» Exercise: Could you repeat all of the entries word for word, minus any pictures?

» Stored data entries:
- Opening Delimiter -
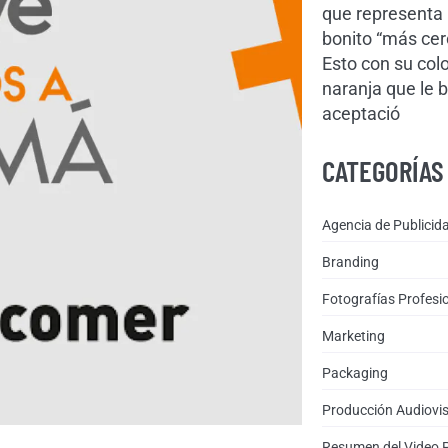
que representa 
bonito “más cer
Esto con su colo
naranja que le 
aceptació
CATEGORÍAS
Agencia de Publicid
Branding
Fotografías Profesi
Marketing
Packaging
Producción Audiovi
Resumen del Video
- Closing Delimiter -
» Finished task:
que representa 
bonito “más cer
Esto con su colo
naranja que le 
aceptació
CATEGORÍAS
Agencia de Publicid
Branding
Fotografías Profesi
Marketing
Packaging
Producción Audiovi
Resumen del Video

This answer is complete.